There is so much time, effort, and physical waste that is generated by slightly redesigning phones every year purely for the sake of making sales (as opposed to meaningful improvement upon the existing design or introduction of a new hardware feature). Think not only of people upgrading for the sake of it, but all of the cases, screen protectors, and other assorted accessories cast in plastic for previous models that are garbage now.
It would be nice if we could just space these things out to 5 years or so now, because that's probably how long it takes for anything to change enough to justify a new model.
Of course when it was new the camera opened quickly. And then Apple made their OS more heavy weight every year until my phone slowed to a crawl.
And faster phones are nice, but I think it is worth considering how valuable that really is to us as users and a society, especially if the process involves making loads and loads of ewaste and consuming tons of new resources, and all the emissions their mining and transport involves, when we could simply keep our software slim and our old devices functional.
And the big companies will never do this. Do we need to force them to allow open software to run on these devices, so that clean builds can be patched and maintained when the company over bloats them or abandons them?
I mean, it is a bit unfair against Apple - some of the reason behind the OS getting more heavyweight is actually backporting new features in 7 year’s distance, many which actually has dedicated hardware in case of the more modern lineup.
Also, there is a big aspect which is independent of Apple: every app is getting more and more heavy, the same phone now has to open a 500MB facebook app, not a 70MB one (just random numbers).
Also, the whole “yearly replacement” thing is just.. not an actual thing. People on average change their phones every 3 years, where the accumulated small improvements do add up. But everyone is at a different point in the cycle, so it absolutely makes sense. Add to it how apple devices hold their value to an insane degree, often living 2nd-3rd lives, and one would be really hard-pressed to actually pinpoint apple as a threat against our planet - compared to cheap androids that are barely good for a single year due to instantly obsolete software, has no resale value whatsoever, and are absolutely single-use.

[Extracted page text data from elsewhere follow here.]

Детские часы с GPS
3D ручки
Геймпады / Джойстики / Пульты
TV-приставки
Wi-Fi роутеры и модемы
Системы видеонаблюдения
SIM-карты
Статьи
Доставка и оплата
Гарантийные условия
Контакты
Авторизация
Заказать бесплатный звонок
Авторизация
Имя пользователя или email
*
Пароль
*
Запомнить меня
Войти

I am not a proponent of extreme capitalism/libertarianism, but I really have a hard time with a realistic business model that would be significantly better.
https://www.cnet.com/tech/mobile/apple-to-start-paying-out-5...
> I really have a hard time with a realistic business model that would be significantly better.
Well this one might be good for business, but as you can see, it is extremely bad for the individual.
But if they were genuinely just concerned about battery health, and not about their sales numbers, then why do the throttling covertly? Why not tell the user that throttling was happening, that it was related to power issues, and that they should consider a replacement battery?
The only thing that has changed is they now tell you if it’s happening.
Assuming for the moment that reboots were a serious concern, and not just a fabricated excuse... it's better for Apple's reputation for old phones to be slow than to be flaky.
With the former, people were assuming that Apple's shiny new OS required state-of-the-art hardware to run smoothly. It just appeared as if technology was advancing rapidly, and one had to buy the latest iPhone every year or two to keep up.
With the latter, there would be noone to blame but Apple, and they would develop a reputation for unreliable hardware, like Samsung or worse.
They still are. As a battery ages the internal resistance increases. This leads to brown-outs under high current. This isn’t unique to Apple, it’s just how batteries work.
Anything less is deceptive and anti-user.